RECORD EXTRACTS —
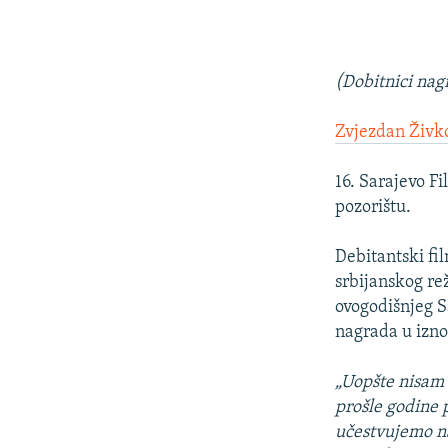
(Dobitnici nag
Zvjezdan Živk
16. Sarajevo F
pozorištu.
Debitantski fi
srbijanskog re
ovogodišnjeg Sa
nagrada u izno
„Uopšte nisam 
prošle godine 
učestvujemo na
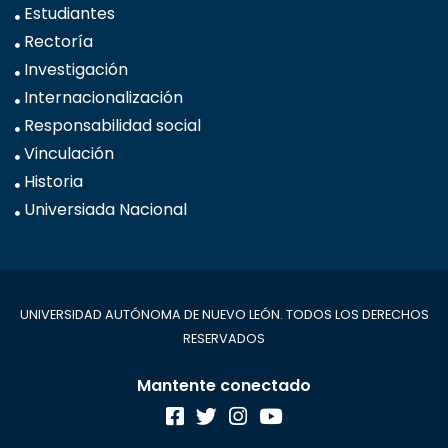
Estudiantes
Rectoría
Investigación
Internacionalización
Responsabilidad social
Vinculación
Historia
Universiada Nacional
UNIVERSIDAD AUTÓNOMA DE NUEVO LEÓN. TODOS LOS DERECHOS
RESERVADOS
Mantente conectado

TASK PROMPT — Reproduce the listing verbatim, and keep the pictures out of the copy.

WRITTEN REPLY —
(Dobitnici nag
Zvjezdan Živk
16. Sarajevo F
pozorištu.
Debitantski fi
srbijanskog re
ovogodišnjeg Sa
nagrada u izno
„Uopšte nisam 
prošle godine 
učestvujemo na
Estudiantes
Rectoría
Investigación
Internacionalización
Responsabilidad social
Vinculación
Historia
Universiada Nacional
UNIVERSIDAD AUTÓNOMA DE NUEVO LEÓN. TODOS LOS DERECHOS
RESERVADOS
Mantente conectado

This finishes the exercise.